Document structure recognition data

□ □ □

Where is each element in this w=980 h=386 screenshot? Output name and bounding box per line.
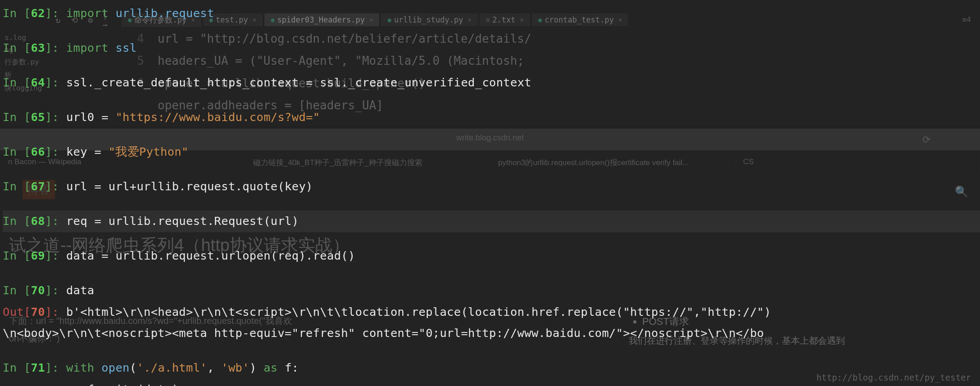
terminal-line <box>3 94 980 107</box>
terminal-line: In [69]: data = urllib.request.urlopen(r… <box>3 245 980 267</box>
terminal-line: In [62]: import urllib.request <box>3 3 980 24</box>
terminal-line <box>3 232 980 246</box>
terminal-line <box>3 24 980 38</box>
ipython-terminal[interactable]: In [62]: import urllib.request In [63]: … <box>0 0 980 386</box>
terminal-line <box>3 197 980 211</box>
terminal-line: \n<body>\r\n\t<noscript><meta http-equiv… <box>3 323 980 344</box>
watermark: http://blog.csdn.net/py_tester <box>817 373 971 382</box>
terminal-line: In [63]: import ssl <box>3 37 980 59</box>
terminal-line: Out[70]: b'<html>\r\n<head>\r\n\t<script… <box>3 301 980 323</box>
terminal-line <box>3 59 980 72</box>
terminal-line: In [70]: data <box>3 280 980 301</box>
terminal-line <box>3 128 980 142</box>
terminal-line: In [67]: url = url+urllib.request.quote(… <box>3 176 980 197</box>
terminal-line <box>3 163 980 176</box>
terminal-line: In [66]: key = "我爱Python" <box>3 141 980 163</box>
terminal-line: In [64]: ssl._create_default_https_conte… <box>3 72 980 94</box>
terminal-line: In [65]: url0 = "https://www.baidu.com/s… <box>3 107 980 128</box>
terminal-line <box>3 344 980 358</box>
terminal-line: In [68]: req = urllib.request.Request(ur… <box>3 211 980 232</box>
terminal-line <box>3 267 980 280</box>
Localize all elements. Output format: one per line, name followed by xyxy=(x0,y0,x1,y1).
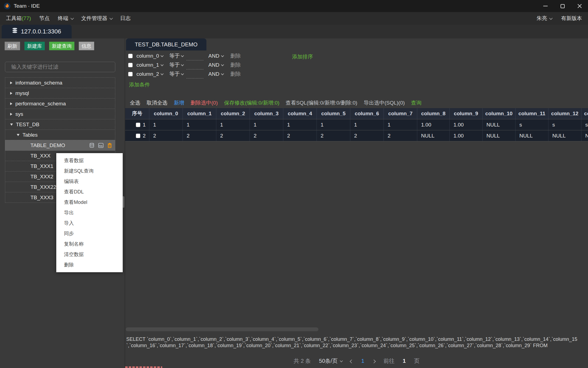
user-menu[interactable]: 朱亮 xyxy=(537,15,552,22)
context-menu-item-view-model[interactable]: 查看Model xyxy=(56,197,123,207)
menu-toolbox[interactable]: 工具箱(77) xyxy=(6,15,31,22)
prev-page-button[interactable] xyxy=(350,358,353,364)
tree-item-tables[interactable]: Tables xyxy=(5,130,115,140)
filter-operator-select[interactable]: 等于 xyxy=(169,61,181,69)
filter-column-select[interactable]: column_1 xyxy=(136,62,161,68)
grid-cell[interactable]: NULL xyxy=(483,130,516,141)
new-database-button[interactable]: 新建库 xyxy=(24,42,45,50)
minimize-button[interactable] xyxy=(537,0,554,12)
filter-value-input[interactable] xyxy=(186,53,203,60)
tree-item-information-schema[interactable]: information_schema xyxy=(5,77,115,88)
filter-logic-select[interactable]: AND xyxy=(208,62,221,68)
query-button[interactable]: 查询 xyxy=(411,99,422,106)
sql-query-icon[interactable]: SQL xyxy=(98,143,103,148)
context-menu-item-delete[interactable]: 删除 xyxy=(56,260,123,270)
refresh-button[interactable]: 刷新 xyxy=(5,42,20,50)
tree-item-table-demo[interactable]: TABLE_DEMO SQL xyxy=(5,140,115,151)
goto-page-value[interactable]: 1 xyxy=(403,358,406,364)
info-button[interactable]: 信息 xyxy=(79,42,94,50)
filter-value-input[interactable] xyxy=(186,71,203,78)
delete-selected-button[interactable]: 删除选中(0) xyxy=(191,99,218,106)
menu-node[interactable]: 节点 xyxy=(39,15,50,22)
close-button[interactable] xyxy=(571,0,588,12)
filter-operator-select[interactable]: 等于 xyxy=(169,71,181,78)
grid-cell[interactable]: 1 xyxy=(384,119,417,130)
grid-cell[interactable]: s xyxy=(581,119,588,130)
filter-column-select[interactable]: column_2 xyxy=(136,71,161,77)
grid-cell[interactable]: NULL xyxy=(548,130,581,141)
grid-cell[interactable]: 1 xyxy=(216,119,250,130)
add-condition-link[interactable]: 添加条件 xyxy=(129,81,588,88)
current-page[interactable]: 1 xyxy=(361,358,364,364)
filter-checkbox[interactable] xyxy=(128,72,133,76)
tree-item-performance-schema[interactable]: performance_schema xyxy=(5,98,115,109)
grid-cell[interactable]: 2 xyxy=(250,130,283,141)
next-page-button[interactable] xyxy=(373,358,375,364)
tree-item-sys[interactable]: sys xyxy=(5,109,115,119)
add-row-button[interactable]: 新增 xyxy=(174,99,184,106)
context-menu-item-copy-name[interactable]: 复制名称 xyxy=(56,239,123,249)
grid-cell[interactable]: 2 xyxy=(283,130,317,141)
horizontal-scrollbar[interactable] xyxy=(126,327,318,331)
filter-operator-select[interactable]: 等于 xyxy=(169,52,181,60)
maximize-button[interactable] xyxy=(554,0,571,12)
context-menu-item-clear-data[interactable]: 清空数据 xyxy=(56,249,123,260)
grid-cell[interactable]: 2 xyxy=(350,130,384,141)
filter-column-select[interactable]: column_0 xyxy=(136,53,161,59)
save-changes-button[interactable]: 保存修改(编辑:0/新增:0) xyxy=(224,99,279,106)
connection-tab[interactable]: 127.0.0.1:3306 xyxy=(2,25,72,38)
select-all-button[interactable]: 全选 xyxy=(130,99,140,106)
tree-item-mysql[interactable]: mysql xyxy=(5,88,115,99)
grid-cell[interactable]: 1 xyxy=(183,119,216,130)
grid-cell[interactable]: 2 xyxy=(384,130,417,141)
grid-cell[interactable]: s xyxy=(548,119,581,130)
grid-cell[interactable]: 1 xyxy=(317,119,350,130)
grid-cell[interactable]: NULL xyxy=(581,130,588,141)
grid-cell[interactable]: 1.00 xyxy=(417,119,450,130)
tree-filter-input[interactable]: 输入关键字进行过滤 xyxy=(5,62,115,72)
grid-cell[interactable]: 1 xyxy=(350,119,384,130)
tree-item-test-db[interactable]: TEST_DB xyxy=(5,119,115,130)
view-sql-button[interactable]: 查看SQL(编辑:0/新增:0/删除:0) xyxy=(286,99,357,106)
grid-row[interactable]: 1 1 1 1 1 1 1 1 1 1.00 1.00 NULL s s s xyxy=(125,119,588,130)
context-menu-item-view-ddl[interactable]: 查看DDL xyxy=(56,187,123,197)
grid-cell[interactable]: 1 xyxy=(250,119,283,130)
grid-cell[interactable]: 2 xyxy=(149,130,183,141)
grid-cell[interactable]: 2 xyxy=(183,130,216,141)
context-menu-item-import[interactable]: 导入 xyxy=(56,218,123,228)
deselect-all-button[interactable]: 取消全选 xyxy=(147,99,167,106)
table-tab[interactable]: TEST_DB.TABLE_DEMO xyxy=(126,38,206,50)
grid-row[interactable]: 2 2 2 2 2 2 2 2 2 NULL 1.00 NULL NULL NU… xyxy=(125,130,588,141)
grid-cell[interactable]: 1.00 xyxy=(450,119,483,130)
filter-logic-select[interactable]: AND xyxy=(208,53,221,59)
sidebar-scrollbar[interactable] xyxy=(122,196,124,208)
filter-remove-button[interactable]: 删除 xyxy=(230,61,241,69)
filter-checkbox[interactable] xyxy=(128,63,133,67)
table-data-icon[interactable] xyxy=(89,143,94,148)
grid-cell[interactable]: 1.00 xyxy=(450,130,483,141)
filter-remove-button[interactable]: 删除 xyxy=(230,71,241,78)
context-menu-item-edit-table[interactable]: 编辑表 xyxy=(56,176,123,187)
filter-value-input[interactable] xyxy=(186,62,203,69)
context-menu-item-export[interactable]: 导出 xyxy=(56,207,123,218)
menu-log[interactable]: 日志 xyxy=(120,15,131,22)
trash-icon[interactable] xyxy=(108,143,112,148)
grid-cell[interactable]: 2 xyxy=(317,130,350,141)
filter-remove-button[interactable]: 删除 xyxy=(230,52,241,60)
filter-checkbox[interactable] xyxy=(128,54,133,58)
grid-cell[interactable]: NULL xyxy=(516,130,548,141)
filter-logic-select[interactable]: AND xyxy=(208,71,221,77)
export-selected-button[interactable]: 导出选中(SQL)(0) xyxy=(364,99,405,106)
grid-cell[interactable]: NULL xyxy=(483,119,516,130)
context-menu-item-view-data[interactable]: 查看数据 xyxy=(56,155,123,166)
row-checkbox[interactable] xyxy=(136,123,140,127)
update-link[interactable]: 有新版本 xyxy=(561,15,582,22)
context-menu-item-new-sql-query[interactable]: 新建SQL查询 xyxy=(56,166,123,176)
menu-file-manager[interactable]: 文件管理器 xyxy=(81,15,112,22)
grid-cell[interactable]: s xyxy=(516,119,548,130)
grid-cell[interactable]: 1 xyxy=(149,119,183,130)
grid-cell[interactable]: 2 xyxy=(216,130,250,141)
menu-terminal[interactable]: 终端 xyxy=(58,15,73,22)
new-query-button[interactable]: 新建查询 xyxy=(49,42,74,50)
add-sort-link[interactable]: 添加排序 xyxy=(292,53,313,60)
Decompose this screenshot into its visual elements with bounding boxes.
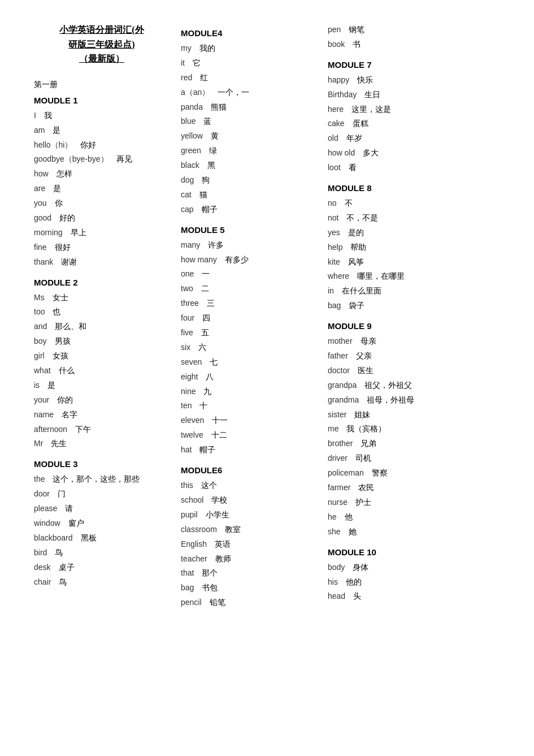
list-item: the 这个，那个，这些，那些 bbox=[34, 472, 170, 487]
list-item: his 他的 bbox=[328, 575, 475, 590]
list-item: red 红 bbox=[181, 71, 316, 85]
module-7-words: happy 快乐 Birthday 生日 here 这里，这是 cake 蛋糕 … bbox=[328, 73, 475, 175]
list-item: me 我（宾格） bbox=[328, 422, 475, 437]
module-title-2: MODULE 2 bbox=[34, 278, 170, 287]
list-item: body 身体 bbox=[328, 560, 475, 575]
list-item: six 六 bbox=[181, 340, 316, 355]
list-item: seven 七 bbox=[181, 355, 316, 370]
list-item: he 他 bbox=[328, 510, 475, 525]
column-1: 小学英语分册词汇(外 研版三年级起点) （最新版） 第一册 MOUDLE 1 I… bbox=[34, 23, 181, 610]
list-item: and 那么、和 bbox=[34, 319, 170, 334]
list-item: morning 早上 bbox=[34, 226, 170, 240]
list-item: pencil 铅笔 bbox=[181, 595, 316, 610]
module-title-5: MODULE 5 bbox=[181, 225, 316, 235]
list-item: green 绿 bbox=[181, 144, 316, 158]
module-4: MODULE4 my 我的 it 它 red 红 a（an） 一个，一 pand… bbox=[181, 28, 316, 217]
list-item: not 不，不是 bbox=[328, 211, 475, 226]
list-item: that 那个 bbox=[181, 566, 316, 581]
list-item: how 怎样 bbox=[34, 167, 170, 182]
module-2: MODULE 2 Ms 女士 too 也 and 那么、和 boy 男孩 gir… bbox=[34, 278, 170, 452]
list-item: father 父亲 bbox=[328, 349, 475, 364]
list-item: good 好的 bbox=[34, 211, 170, 226]
list-item: pen 钢笔 bbox=[328, 23, 475, 37]
list-item: am 是 bbox=[34, 123, 170, 138]
section-label: 第一册 bbox=[34, 80, 170, 90]
list-item: cat 猫 bbox=[181, 188, 316, 202]
list-item: nine 九 bbox=[181, 385, 316, 399]
list-item: happy 快乐 bbox=[328, 73, 475, 88]
list-item: cake 蛋糕 bbox=[328, 116, 475, 131]
list-item: bag 书包 bbox=[181, 581, 316, 595]
list-item: she 她 bbox=[328, 525, 475, 539]
list-item: bird 鸟 bbox=[34, 546, 170, 560]
list-item: girl 女孩 bbox=[34, 349, 170, 364]
module-5: MODULE 5 many 许多 how many 有多少 one 一 two … bbox=[181, 225, 316, 457]
list-item: book 书 bbox=[328, 37, 475, 52]
list-item: name 名字 bbox=[34, 408, 170, 422]
module-6-cont-words: pen 钢笔 book 书 bbox=[328, 23, 475, 52]
list-item: I 我 bbox=[34, 109, 170, 123]
list-item: yes 是的 bbox=[328, 226, 475, 240]
list-item: brother 兄弟 bbox=[328, 437, 475, 451]
list-item: black 黑 bbox=[181, 158, 316, 173]
list-item: desk 桌子 bbox=[34, 560, 170, 575]
list-item: fine 很好 bbox=[34, 240, 170, 255]
list-item: mother 母亲 bbox=[328, 334, 475, 349]
list-item: many 许多 bbox=[181, 238, 316, 253]
module-3: MODULE 3 the 这个，那个，这些，那些 door 门 please 请… bbox=[34, 459, 170, 589]
list-item: one 一 bbox=[181, 267, 316, 282]
list-item: four 四 bbox=[181, 311, 316, 326]
module-7: MODULE 7 happy 快乐 Birthday 生日 here 这里，这是… bbox=[328, 60, 475, 175]
list-item: old 年岁 bbox=[328, 131, 475, 146]
list-item: window 窗户 bbox=[34, 516, 170, 531]
module-2-words: Ms 女士 too 也 and 那么、和 boy 男孩 girl 女孩 what… bbox=[34, 291, 170, 452]
module-5-words: many 许多 how many 有多少 one 一 two 二 three 三… bbox=[181, 238, 316, 457]
module-3-words: the 这个，那个，这些，那些 door 门 please 请 window 窗… bbox=[34, 472, 170, 589]
list-item: Birthday 生日 bbox=[328, 88, 475, 102]
list-item: my 我的 bbox=[181, 41, 316, 56]
list-item: panda 熊猫 bbox=[181, 100, 316, 115]
list-item: how old 多大 bbox=[328, 146, 475, 161]
module-4-words: my 我的 it 它 red 红 a（an） 一个，一 panda 熊猫 blu… bbox=[181, 41, 316, 217]
page-title: 小学英语分册词汇(外 研版三年级起点) （最新版） bbox=[34, 23, 170, 66]
list-item: eight 八 bbox=[181, 370, 316, 385]
list-item: boy 男孩 bbox=[34, 334, 170, 349]
list-item: in 在什么里面 bbox=[328, 284, 475, 299]
module-8-words: no 不 not 不，不是 yes 是的 help 帮助 kite 风筝 whe… bbox=[328, 196, 475, 313]
list-item: this 这个 bbox=[181, 478, 316, 493]
list-item: bag 袋子 bbox=[328, 299, 475, 313]
list-item: three 三 bbox=[181, 296, 316, 311]
module-8: MODULE 8 no 不 not 不，不是 yes 是的 help 帮助 ki… bbox=[328, 183, 475, 313]
list-item: Mr 先生 bbox=[34, 437, 170, 451]
module-title-6: MODULE6 bbox=[181, 465, 316, 475]
list-item: Ms 女士 bbox=[34, 291, 170, 305]
module-moudle1-words: I 我 am 是 hello（hi） 你好 goodbye（bye-bye） 再… bbox=[34, 109, 170, 270]
list-item: here 这里，这是 bbox=[328, 102, 475, 117]
list-item: five 五 bbox=[181, 326, 316, 340]
list-item: two 二 bbox=[181, 282, 316, 296]
list-item: you 你 bbox=[34, 196, 170, 211]
list-item: blue 蓝 bbox=[181, 114, 316, 129]
list-item: eleven 十一 bbox=[181, 413, 316, 428]
module-6: MODULE6 this 这个 school 学校 pupil 小学生 clas… bbox=[181, 465, 316, 610]
list-item: how many 有多少 bbox=[181, 253, 316, 267]
list-item: are 是 bbox=[34, 182, 170, 196]
list-item: no 不 bbox=[328, 196, 475, 211]
module-9: MODULE 9 mother 母亲 father 父亲 doctor 医生 g… bbox=[328, 321, 475, 539]
module-title-3: MODULE 3 bbox=[34, 459, 170, 469]
list-item: where 哪里，在哪里 bbox=[328, 269, 475, 284]
list-item: driver 司机 bbox=[328, 451, 475, 466]
list-item: a（an） 一个，一 bbox=[181, 85, 316, 100]
list-item: loot 看 bbox=[328, 161, 475, 175]
module-9-words: mother 母亲 father 父亲 doctor 医生 grandpa 祖父… bbox=[328, 334, 475, 539]
list-item: grandma 祖母，外祖母 bbox=[328, 393, 475, 408]
list-item: pupil 小学生 bbox=[181, 508, 316, 522]
list-item: farmer 农民 bbox=[328, 481, 475, 495]
module-title-moudle1: MOUDLE 1 bbox=[34, 96, 170, 105]
list-item: classroom 教室 bbox=[181, 522, 316, 537]
list-item: ten 十 bbox=[181, 399, 316, 413]
module-title-4: MODULE4 bbox=[181, 28, 316, 38]
column-3: pen 钢笔 book 书 MODULE 7 happy 快乐 Birthday… bbox=[328, 23, 475, 610]
list-item: sister 姐妹 bbox=[328, 408, 475, 422]
list-item: grandpa 祖父，外祖父 bbox=[328, 378, 475, 393]
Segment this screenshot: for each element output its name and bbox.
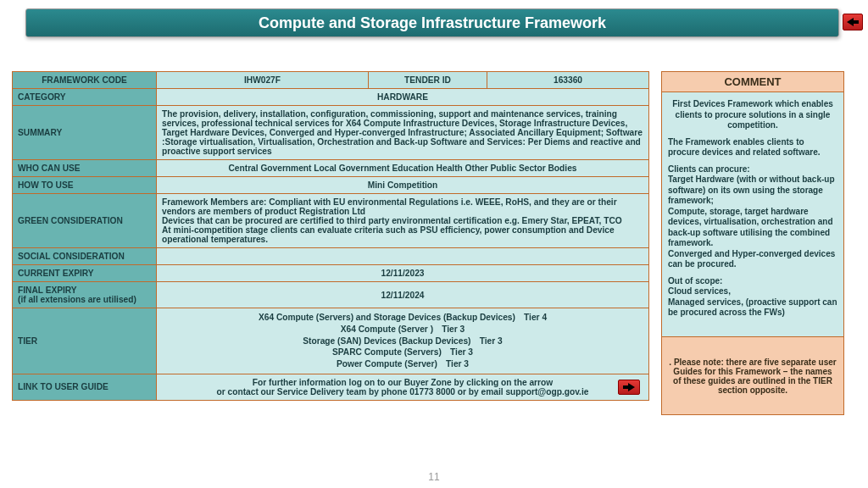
tier-row: TIER X64 Compute (Servers) and Storage D… — [13, 308, 649, 374]
framework-code-label: FRAMEWORK CODE — [13, 72, 157, 89]
svg-marker-1 — [623, 383, 635, 391]
comment-p3: Clients can procure: Target Hardware (wi… — [668, 164, 837, 270]
expiry-value: 12/11/2023 — [157, 265, 649, 282]
tier-line: Storage (SAN) Devices (Backup Devices) T… — [162, 336, 643, 347]
back-button[interactable] — [843, 14, 863, 30]
link-label: LINK TO USER GUIDE — [13, 374, 157, 400]
who-value: Central Government Local Government Educ… — [157, 160, 649, 177]
summary-label: SUMMARY — [13, 106, 157, 160]
how-value: Mini Competition — [157, 177, 649, 194]
page-number: 11 — [0, 471, 868, 483]
link-line: For further information log on to our Bu… — [162, 378, 643, 387]
comment-p4: Out of scope: Cloud services, Managed se… — [668, 276, 837, 319]
summary-row: SUMMARY The provision, delivery, install… — [13, 106, 649, 160]
framework-table: FRAMEWORK CODE IHW027F TENDER ID 163360 … — [12, 71, 649, 401]
social-row: SOCIAL CONSIDERATION — [13, 248, 649, 265]
how-label: HOW TO USE — [13, 177, 157, 194]
who-row: WHO CAN USE Central Government Local Gov… — [13, 160, 649, 177]
how-row: HOW TO USE Mini Competition — [13, 177, 649, 194]
tier-value: X64 Compute (Servers) and Storage Device… — [157, 308, 649, 374]
tier-line: X64 Compute (Server ) Tier 3 — [162, 324, 643, 336]
comment-heading: COMMENT — [662, 72, 843, 92]
tier-line: SPARC Compute (Servers) Tier 3 — [162, 347, 643, 358]
page-title: Compute and Storage Infrastructure Frame… — [259, 14, 606, 32]
link-row: LINK TO USER GUIDE For further informati… — [13, 374, 649, 400]
expiry-row: CURRENT EXPIRY 12/11/2023 — [13, 265, 649, 282]
tier-line: X64 Compute (Servers) and Storage Device… — [162, 312, 643, 324]
green-label: GREEN CONSIDERATION — [13, 194, 157, 248]
final-expiry-row: FINAL EXPIRY (if all extensions are util… — [13, 282, 649, 308]
page-title-bar: Compute and Storage Infrastructure Frame… — [25, 8, 839, 37]
social-label: SOCIAL CONSIDERATION — [13, 248, 157, 265]
category-label: CATEGORY — [13, 89, 157, 106]
comment-p1: First Devices Framework which enables cl… — [668, 99, 837, 131]
framework-code-value: IHW027F — [157, 72, 369, 89]
link-value: For further information log on to our Bu… — [157, 374, 649, 400]
tender-id-label: TENDER ID — [369, 72, 487, 89]
comment-p2: The Framework enables clients to procure… — [668, 137, 837, 158]
green-value: Framework Members are: Compliant with EU… — [157, 194, 649, 248]
tier-label: TIER — [13, 308, 157, 374]
category-row: CATEGORY HARDWARE — [13, 89, 649, 106]
arrow-right-icon — [623, 383, 635, 391]
buyer-zone-link-button[interactable] — [618, 380, 640, 395]
arrow-left-icon — [847, 18, 859, 26]
link-line: or contact our Service Delivery team by … — [162, 387, 643, 396]
category-value: HARDWARE — [157, 89, 649, 106]
comment-note: . Please note: there are five separate u… — [662, 336, 843, 414]
tier-line: Power Compute (Server) Tier 3 — [162, 358, 643, 370]
header-row: FRAMEWORK CODE IHW027F TENDER ID 163360 — [13, 72, 649, 89]
who-label: WHO CAN USE — [13, 160, 157, 177]
final-expiry-label: FINAL EXPIRY (if all extensions are util… — [13, 282, 157, 308]
svg-marker-0 — [847, 18, 859, 26]
social-value — [157, 248, 649, 265]
expiry-label: CURRENT EXPIRY — [13, 265, 157, 282]
final-expiry-value: 12/11/2024 — [157, 282, 649, 308]
summary-value: The provision, delivery, installation, c… — [157, 106, 649, 160]
tender-id-value: 163360 — [487, 72, 649, 89]
green-row: GREEN CONSIDERATION Framework Members ar… — [13, 194, 649, 248]
comment-panel: COMMENT First Devices Framework which en… — [661, 71, 844, 415]
comment-body: First Devices Framework which enables cl… — [662, 92, 843, 336]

□ □ □

> PROBLEM DETAILS
Report the number of lines in the records above that contain "link", with no other text.

> ANSWER SECTION
9